At least all are safe - but what a loss of such a handsome vessel.

Jonty


----------



## Guest (Sep 11, 2008)

Source Irish Examiner

Asgard crew evacuated as ship takes on water 
11/09/2008 - 08:16:27
More than 20 people were forced to abandon the tall ship Asgard II after it started taking in water just off the French coast overnight.

The boat, a sail training vessel, sent a distress signal from the Bay of Biscay at around 2am.

Five crew members and 20 trainees evacuated in lifeboats and were rescued by the French coastguard.

A spokeswoman for the Department of Defence, which owns the ship, said all are safe and well.

“At around 2am in the Bay of Biscay, the Asgard started taking on water and the captain made a decision to evacuate the ship,” she said.

“They were evacuated in two lifeboats and were rescued by the French coastguard.

“Everybody is safe and well and are now currently in Belle Ile in the Bay of Biscay.”

It is understood the ship has taken in water up to its deck, but it is not yet known what caused it to get into difficulties.

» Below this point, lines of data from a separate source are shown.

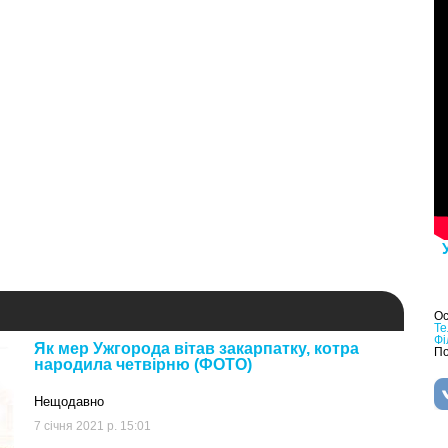
Ос
Те
Фі
Як мер Ужгорода вітав закарпатку, котра
По
народила четвірню (ФОТО)
Нещодавно
7 січня 2021 р. 15:01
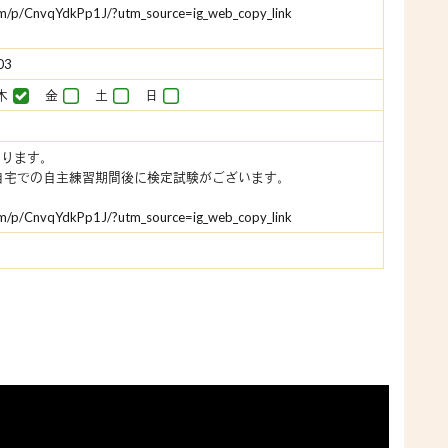
om/p/CnvqYdkPp1J/?utm_source=ig_web_copy_link
03
木
金
土
日
なります。
自宅での自主練習期間後に検定試験がございます。
om/p/CnvqYdkPp1J/?utm_source=ig_web_copy_link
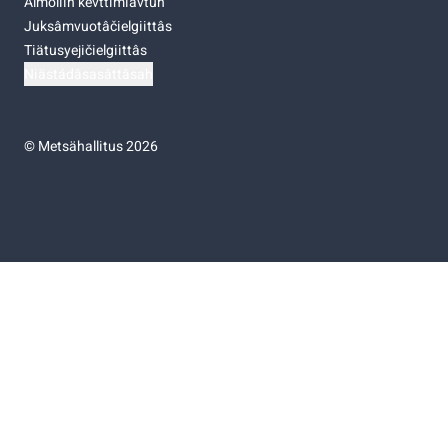
Almoliih kevttimiävtuh
Juksâmvuotâčielgiittâs
Tiätusyejičielgiittâs
Niästádâsasâttâsah
©
Metsähallitus 2026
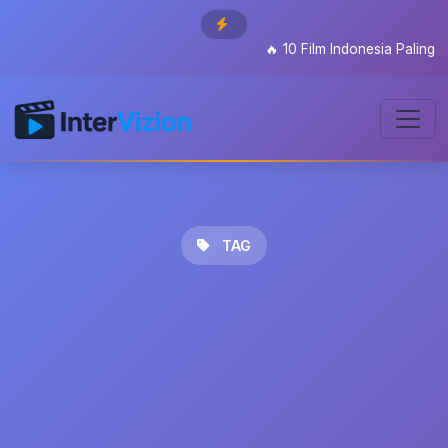
🔥
10 Film Indonesia Paling Di
TAG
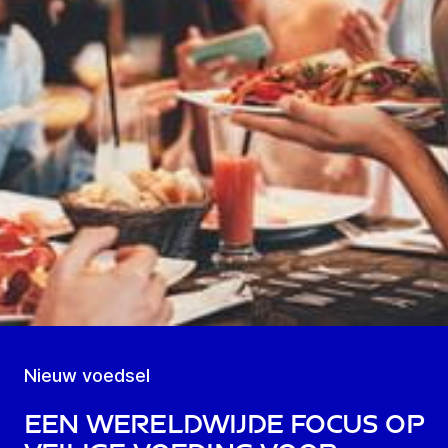
Nieuw voedsel
Een wereldwijde focus op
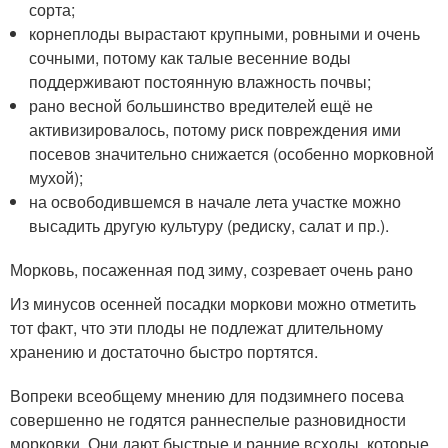
сорта;
корнеплоды вырастают крупными, ровными и очень
сочными, потому как талые весенние воды
поддерживают постоянную влажность почвы;
рано весной большинство вредителей ещё не
активизировалось, потому риск повреждения ими
посевов значительно снижается (особенно морковной
мухой);
на освободившемся в начале лета участке можно
высадить другую культуру (редиску, салат и пр.).
Морковь, посаженная под зиму, созревает очень рано
Из минусов осенней посадки моркови можно отметить
тот факт, что эти плоды не подлежат длительному
хранению и достаточно быстро портятся.
Вопреки всеобщему мнению для подзимнего посева
совершенно не годятся раннеспелые разновидности
морковки. Они дают быстрые и ранние всходы, которые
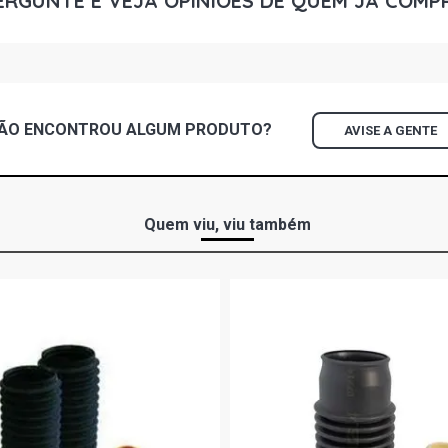
ERGUNTE E VEJA OPINIÕES DE QUEM JÁ COMP
UP TAKE HAT
2019)
VOYAGE COM
CCNA L4 FLE
ÃO ENCONTROU
ALGUM
PRODUTO?
AVISE A GENTE
VOYAGE TRE
L4 FLEX (201
VOYAGE COM
Quem viu, viu também
CCRA L4 FLE
VOYAGE I-M
CCRA L4 FLE
VOYAGE TRE
L4 FLEX (201
UP RED HATC
2016)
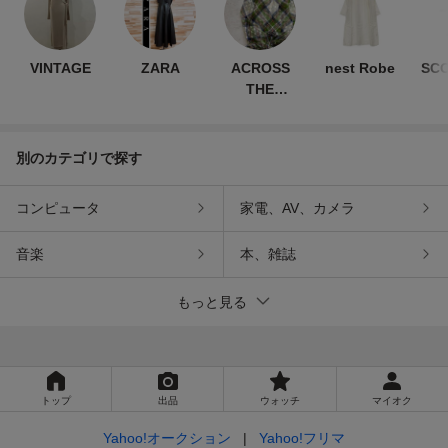
VINTAGE
ZARA
ACROSS
nest Robe
SC
THE
VINTAGE
別のカテゴリで探す
コンピュータ
家電、AV、カメラ
音楽
本、雑誌
もっと見る
トップ
出品
ウォッチ
マイオク
Yahoo!オークション
Yahoo!フリマ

The trainees were all civilians.


----------



## ei6jf (Aug 29, 2006)

Dreadful news. There are conflicting reports as to whether she has sunk or is swamped but still afloat. Hopefully it's the latter.

Mark


----------



## Guest (Sep 11, 2008)

Dreadful news indeed... sure she was an Institution in herself...having given many a taste for life on the water. A big loss.
Understand she was on route form Falmouth to La Rochelle at the time.


----------



## Gulpers (Sep 8, 2005)

I hope she is still afloat - it will be a dreadful loss if she has sunk. Seen her many times in the Irish Sea - a lovely ship! (EEK)


----------



## Eos (Jul 30, 2007)

*Asgard Ii*

The Irish sail Trainikng Brigantine, Asgard II reported taking on water off the coast of France yeaterday morning and was abandoned. Crew and trainees took to the rafts and were rescued without loss or injury


----------



## Sister Eleff (Nov 28, 2006)

Many thanks Samuel J for letting us know this dreadful news, please keep us posted with what is happening. I had a wonderful week on her when she was in Australia in '88. At least the crew & trainees are OK but if she is lost it will be a very sad day for Irish Sail Training.


----------



## Guest (Sep 11, 2008)

Will do.
Just for info.

The Asgard II, while owned by the Republic of Ireland, is not a naval vessel and is used to train aspiring civilian sailors.

Four of the crew are Irish and one is from the UK, while 18 of the trainees are Irish, one is Italian and another from the UK, according to the Irish Department of Foreign Affairs.

Four of the trainees are between 16 and 20 while the remainder are aged from their 20s to mid-60s, the Irish Department of Defence said.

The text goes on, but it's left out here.